__Exercise brief__.
Could you repeat the entries below exactly, but only from the line with "Madde Kıyaslayıcıya" through the line with "interdisciplinaria del Centro", and without any picture?

Collected data:
_ _ _ _ _ _ _
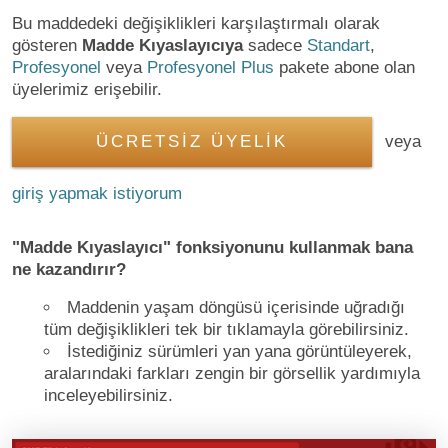
Bu maddedeki değişiklikleri karşılaştırmalı olarak
gösteren
Madde Kıyaslayıcıya
sadece
Standart
,
Profesyonel
veya
Profesyonel Plus
pakete abone olan
üyelerimiz erişebilir.
ÜCRETSİZ ÜYELİK
veya
giriş yapmak istiyorum
"Madde Kıyaslayıcı" fonksiyonunu kullanmak bana
ne kazandırır?
Maddenin yaşam döngüsü içerisinde uğradığı
tüm değişiklikleri tek bir tıklamayla görebilirsiniz.
İstediğiniz sürümleri yan yana görüntüleyerek,
aralarındaki farkları zengin bir görsellik yardımıyla
inceleyebilirsiniz.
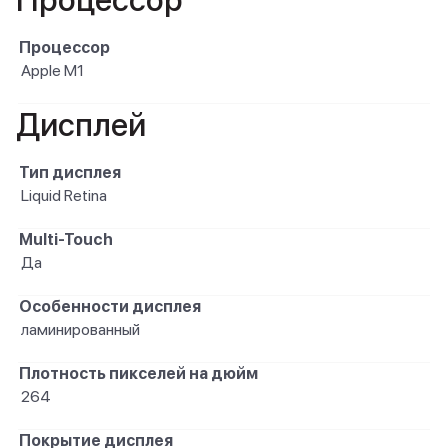
Процессор
Процессор
Apple M1
Дисплей
Тип дисплея
Liquid Retina
Multi-Touch
Да
Особенности дисплея
ламинированный
Плотность пикселей на дюйм
264
Покрытие дисплея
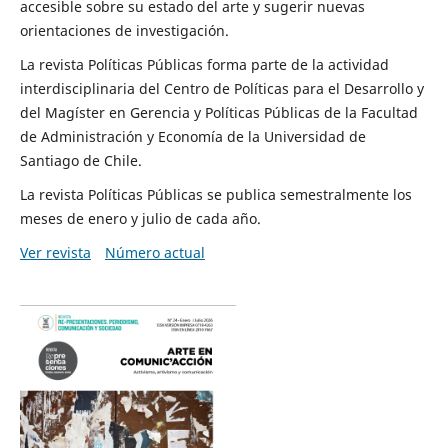
accesible sobre su estado del arte y sugerir nuevas
orientaciones de investigación.
La revista Políticas Públicas forma parte de la actividad
interdisciplinaria del Centro de Políticas para el Desarrollo y
del Magíster en Gerencia y Políticas Públicas de la Facultad
de Administración y Economía de la Universidad de
Santiago de Chile.
La revista Políticas Públicas se publica semestralmente los
meses de enero y julio de cada año.
Ver revista
Número actual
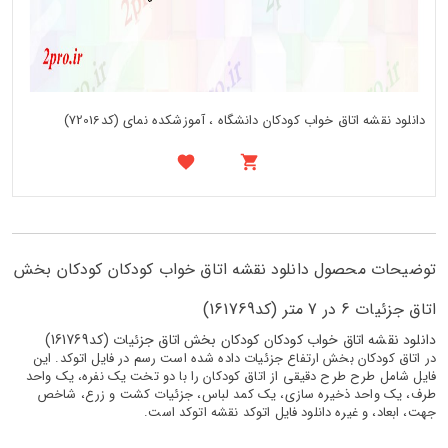
دانلود نقشه اتاق خواب کودکان دانشگاه ، آموزشکده نمای (کد72016)
توضیحات محصول دانلود نقشه اتاق خواب کودکان کودکان بخش
اتاق جزئیات 6 در 7 متر (کد161769)
دانلود نقشه اتاق خواب کودکان کودکان بخش اتاق جزئیات (کد161769)
در اتاق کودکان بخش ارتفاع جزئیات داده شده است رسم در فایل اتوکد. این
فایل شامل طرح طرح دقیقی از اتاق کودکان را با دو تخت یک نفره، یک واحد
طرف، یک واحد ذخیره سازی، یک کمد لباس، جزئیات کشت و زرع، شاخص
جهت، ابعاد، و غیره دانلود فایل اتوکد نقشه اتوکد است.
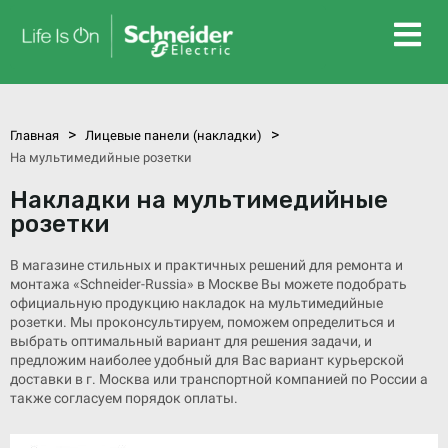
>
>
Главная
Лицевые панели (накладки)
На мультимедийные розетки
Накладки на мультимедийные
розетки
В магазине стильных и практичных решений для ремонта и
монтажа «Schneider-Russia» в Москве Вы можете подобрать
официальную продукцию накладок на мультимедийные
розетки. Мы проконсультируем, поможем определиться и
выбрать оптимальный вариант для решения задачи, и
предложим наиболее удобный для Вас вариант курьерской
доставки в г. Москва или транспортной компанией по России а
также согласуем порядок оплаты.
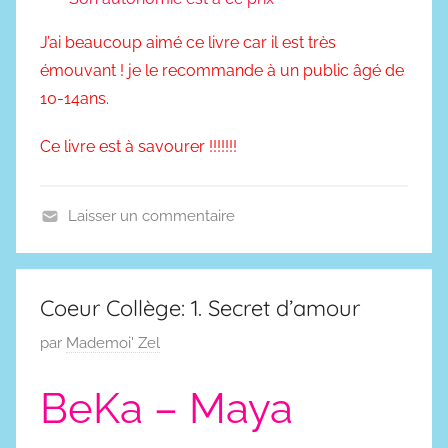
J’ai beaucoup aimé ce livre car il est très
émouvant ! je le recommande à un public âgé de
10-14ans.
Ce livre est à savourer !!!!!!!
Laisser un commentaire
R
é
c
Coeur Collège: 1. Secret d’amour
i
P
par
Mademoi' Zel
t
u
s
BeKa – Maya
b
d
l
e
i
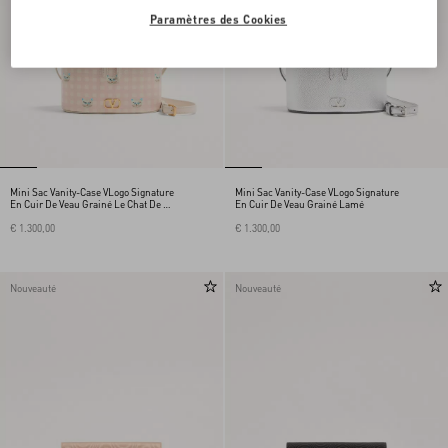
Paramètres des Cookies
Mini Sac Vanity-Case VLogo Signature
Mini Sac Vanity-Case VLogo Signature
En Cuir De Veau Grainé Le Chat De La
En Cuir De Veau Grainé Lamé
Maison
€ 1.300,00
€ 1.300,00
Nouveauté
Nouveauté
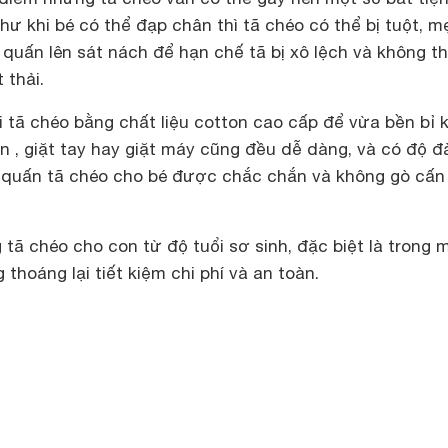
như khi bé có thể đạp chân thì tã chéo có thể bị tuột, m
 quấn lên sát nách để hạn chế tã bị xô lệch và không t
 thải.
 tã chéo bằng chất liệu cotton cao cấp để vừa bền bỉ k
n , giặt tay hay giặt máy cũng đều dễ dàng, và có độ đ
i quấn tã chéo cho bé được chắc chắn và không gò cấn
tã chéo cho con từ độ tuổi sơ sinh, đặc biệt là trong 
thoáng lại tiết kiệm chi phí và an toàn.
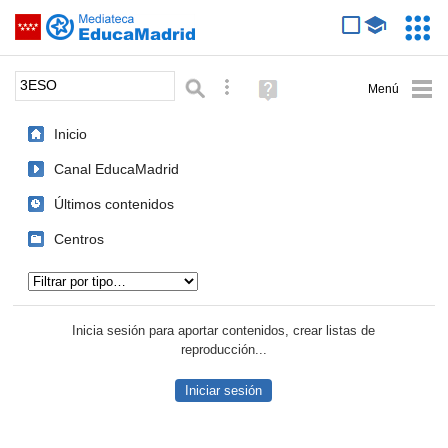
Mediateca de EducaMadrid
Saltar navegación
Servic
Educa
Palabra o frase:
Búsqueda avanzada
Ayuda
(en
ventana
Inicio
nueva)
Canal EducaMadrid
Últimos contenidos
Centros
Tipo de contenido:
Inicia sesión para aportar contenidos, crear listas de
reproducción...
Iniciar sesión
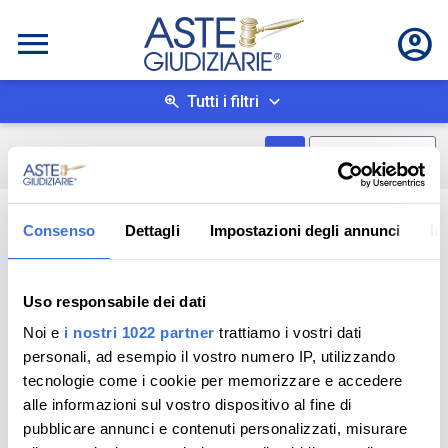
Tutti i filtri
Mostra come box
0
risultati
Salva ricerca
Consenso
Dettagli
Impostazioni degli annunci
In
Uso responsabile dei dati
Noi e
i nostri 1022 partner
trattiamo i vostri dati
personali, ad esempio il vostro numero IP, utilizzando
tecnologie come i cookie per memorizzare e accedere
alle informazioni sul vostro dispositivo al fine di
pubblicare annunci e contenuti personalizzati, misurare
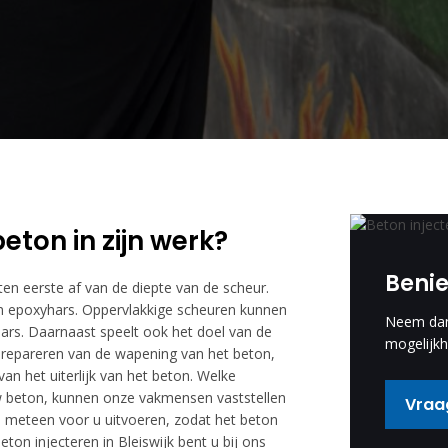
eton in zijn werk?
Beni
 ten eerste af van de diepte van de scheur.
 epoxyhars. Oppervlakkige scheuren kunnen
Neem dan 
rs. Daarnaast speelt ook het doel van de
mogelijkh
et repareren van de wapening van het beton,
an het uiterlijk van het beton. Welke
uw beton, kunnen onze vakmensen vaststellen
Vraag
ie meteen voor u uitvoeren, zodat het beton
eton injecteren in Bleiswijk bent u bij ons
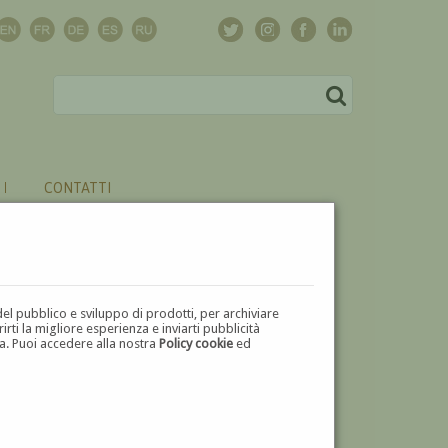
CONTATTI
del pubblico e sviluppo di prodotti, per archiviare
ti la migliore esperienza e inviarti pubblicità
zza. Puoi accedere alla nostra
Policy cookie
ed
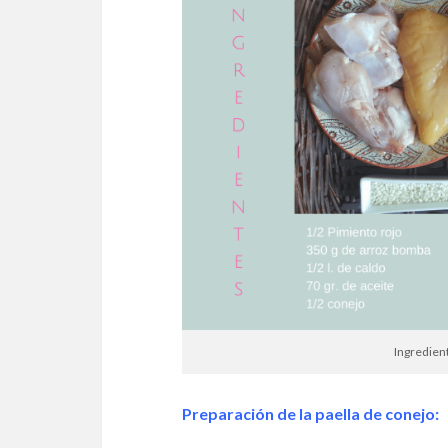
Ingredient
Preparación de la paella de conejo:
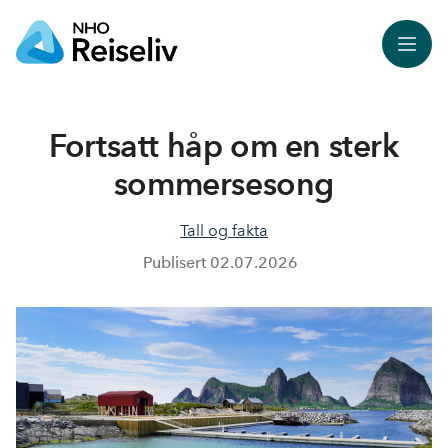
Meny
Fortsatt håp om en sterk
sommersesong
Tall og fakta
Publisert
02.07.2026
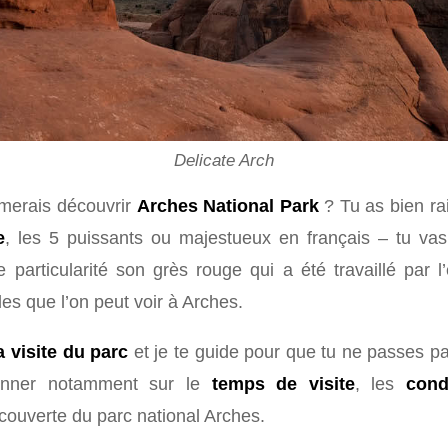
Delicate Arch
imerais découvrir
Arches National Park
? Tu as bien rai
e
, les 5 puissants ou majestueux en français – tu va
e particularité son grès rouge qui a été travaillé par
s que l’on peut voir à Arches.
a visite du parc
et je te guide pour que tu ne passes pa
donner notamment sur le
temps de visite
, les
cond
écouverte du parc national Arches.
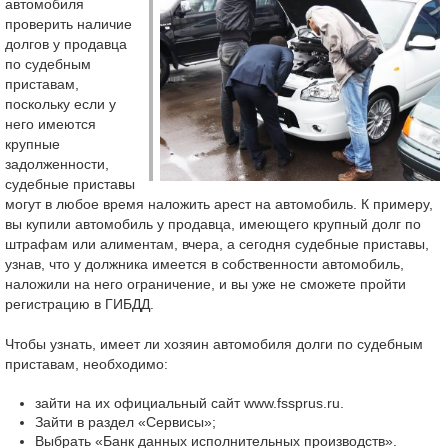
автомобиля
проверить наличие
долгов у продавца
по судебным
приставам,
поскольку если у
него имеются
крупные
задолженности,
судебные приставы
могут в любое время наложить арест на автомобиль. К примеру,
вы купили автомобиль у продавца, имеющего крупный долг по
штрафам или алиментам, вчера, а сегодня судебные приставы,
узнав, что у должника имеется в собственности автомобиль,
наложили на него ограничение, и вы уже не сможете пройти
регистрацию в ГИБДД.
Чтобы узнать, имеет ли хозяин автомобиля долги по судебным
приставам, необходимо:
зайти на их официальный сайт www.fssprus.ru.
Зайти в раздел «Сервисы»;
Выбрать «Банк данных исполнительных производств».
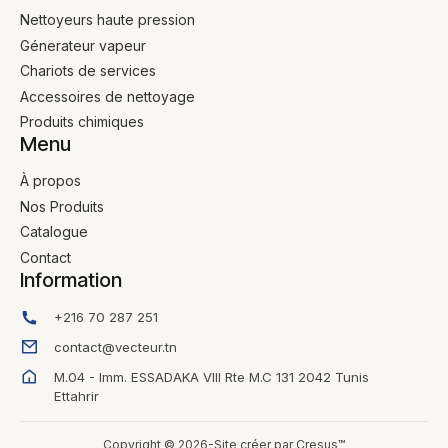
Nettoyeurs haute pression
Génerateur vapeur
Chariots de services
Accessoires de nettoyage
Produits chimiques
Menu
À propos
Nos Produits
Catalogue
Contact
Information
+216 70 287 251
contact@vecteur.tn
M.04 - Imm. ESSADAKA VIII Rte M.C 131 2042 Tunis
Ettahrir
Copyright © 2026-Site créer par Cresus™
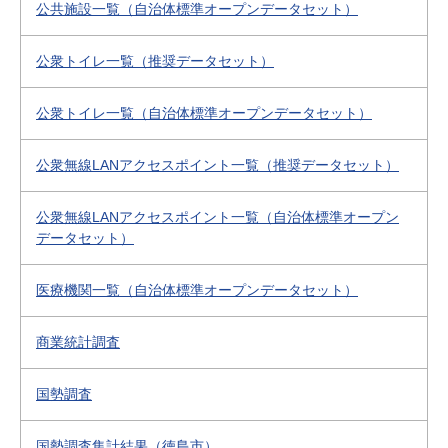
公共施設一覧（自治体標準オープンデータセット）
公衆トイレ一覧（推奨データセット）
公衆トイレ一覧（自治体標準オープンデータセット）
公衆無線LANアクセスポイント一覧（推奨データセット）
公衆無線LANアクセスポイント一覧（自治体標準オープン
データセット）
医療機関一覧（自治体標準オープンデータセット）
商業統計調査
国勢調査
国勢調査集計結果（徳島市）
_ _ _ _ _ _ _
__Result below__.
Madde Kıyaslayıcıya
sadece
Standart
,
Profesyonel
veya
Profesyonel Plus
pakete abone olan
üyelerimiz erişebilir.
ÜCRETSİZ ÜYELİK
veya
giriş yapmak istiyorum
"Madde Kıyaslayıcı" fonksiyonunu kullanmak bana
ne kazandırır?
Maddenin yaşam döngüsü içerisinde uğradığı
tüm değişiklikleri tek bir tıklamayla görebilirsiniz.
İstediğiniz sürümleri yan yana görüntüleyerek,
aralarındaki farkları zengin bir görsellik yardımıyla
inceleyebilirsiniz.
Процессор
Процессор
Apple M1
Дисплей
Тип дисплея
Liquid Retina
Multi-Touch
Да
Особенности дисплея
ламинированный
Плотность пикселей на дюйм
264
Покрытие дисплея
accesible sobre su estado del arte y sugerir nuevas
orientaciones de investigación.
La revista Políticas Públicas forma parte de la actividad
interdisciplinaria del Centro de Políticas para el Desarrollo y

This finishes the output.